711.52/191: Telegram
The Ambassador in Spain (Weddell) to the Secretary of State
[Received September 17—9:35 a.m.]
834. My No. 831, September 15, 5 p.m. Personal for the Secretary and Under Secretary. I interpret our present policy toward Spain to be to avoid taking steps whose effect might be to push Spain into the arms of the Axis, not alone because of its strategic geographical position but also having in mind the detrimental effect on our own interests in Spanish America if the impression were created there that we were attempting to throttle Spain.
However, present delays and difficulties in obtaining from United States many products urgently needed by this country make me fearful lest we provoke the belief here and perhaps elsewhere that we are acting along unnecessarily restrictive and retaliatory lines; the apparently ever-increasing restrictions against exports are seemingly only fully applied against Spain and a few other countries. The importance of Spain as a non-belligerent with its present pseudo-neutrality is recognized, I am assured, by local British diplomatic, military and naval experts as worth a serious effort to maintain. The British have therefore adopted a policy of providing such limited economic aid as will encourage existing strong non-interventionist elements to withstand the pressure of the small jingoist group who believe that Spain’s future is linked with German success. Confidence in the invincibility of Germany has been seriously shaken by developments of recent months, not alone by the Russian campaign but also by the ever-increasing aid being given by the United States together with the recognition that we are rapidly reaching a stage where our effort will even more powerfully influence the outcome.
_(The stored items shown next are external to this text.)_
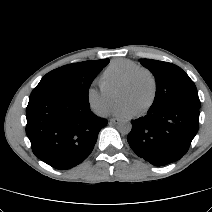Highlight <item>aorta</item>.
<instances>
[{"label": "aorta", "instance_id": "obj_1", "mask_svg": "<svg viewBox=\"0 0 212 212\" xmlns=\"http://www.w3.org/2000/svg\"><path fill=\"white\" fill-rule=\"evenodd\" d=\"M132 129V124L128 121H123L119 123L118 130L121 134H128Z\"/></svg>", "mask_w": 212, "mask_h": 212}]
</instances>
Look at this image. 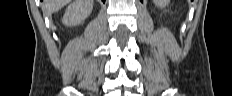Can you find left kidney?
Masks as SVG:
<instances>
[{"label": "left kidney", "instance_id": "obj_1", "mask_svg": "<svg viewBox=\"0 0 232 96\" xmlns=\"http://www.w3.org/2000/svg\"><path fill=\"white\" fill-rule=\"evenodd\" d=\"M154 4L159 8H164L166 5H168V0H154Z\"/></svg>", "mask_w": 232, "mask_h": 96}]
</instances>
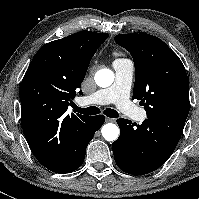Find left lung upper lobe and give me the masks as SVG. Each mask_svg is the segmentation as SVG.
<instances>
[{
	"label": "left lung upper lobe",
	"mask_w": 199,
	"mask_h": 199,
	"mask_svg": "<svg viewBox=\"0 0 199 199\" xmlns=\"http://www.w3.org/2000/svg\"><path fill=\"white\" fill-rule=\"evenodd\" d=\"M115 41L133 57V99L141 100L147 119L183 131L190 107L189 82L179 57L150 34H120Z\"/></svg>",
	"instance_id": "obj_1"
}]
</instances>
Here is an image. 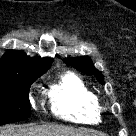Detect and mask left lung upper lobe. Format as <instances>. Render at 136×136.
I'll return each instance as SVG.
<instances>
[{"mask_svg":"<svg viewBox=\"0 0 136 136\" xmlns=\"http://www.w3.org/2000/svg\"><path fill=\"white\" fill-rule=\"evenodd\" d=\"M67 64L75 67L77 70L89 74L97 75L98 81L103 84L104 78L101 75V72L94 68L90 58L88 57H77V58H67L64 60Z\"/></svg>","mask_w":136,"mask_h":136,"instance_id":"obj_1","label":"left lung upper lobe"}]
</instances>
These considerations have led to my repeated suggestions that we examine the Spanish situation in the light of its political and military [Page 916] significance, and that by following a procedure which will strengthen the conviction of those elements in the Government that more is to be gained from obtaining supplies from the democracies than by collaboration with the Axis, we have time working on our side. The friendly reception given by the Minister of Industry and Commerce to the idea of mutual sympathetic consideration of economic requirements by the two Governments, reported in my telegram No. 819, September 11, 7 p.m.,33 leads me to hope that some basis may be found for improving the commercial and ultimately the political relations between our two countries.
Unfavorable politics, economic effect here of the strict application of restrictions against exports to Spain of gasoline, cylinder oil and other petroleum products, far outweighs any disadvantages to the United States which the withdrawal of such commodities from our stocks and supply to Spain may occasion. Contrary to the fear lest small quantities of this might at some remote time benefit the Axis, I am convinced that the control we and the British can exercise can prevent any appreciable stocks from falling into the hands of the Axis even in the event of an invasion, and meanwhile they would contribute to the desirable ends indicated above.
In conclusion I give as my considered opinion that our ability to supply and to withhold such petroleum products represent the trump cards in our political and economic relations with Spain; but I do not consider this the psychological moment to play the latter.
In view of the apparent intervention of various agencies of our Government in the application of control measures I venture to suggest: “(1) That the tremendous implications of our policy toward Spain be given consideration by the economic defense board; (2) that in such a study the necessity of the coordination of export license and navicerts be equally kept in mind.”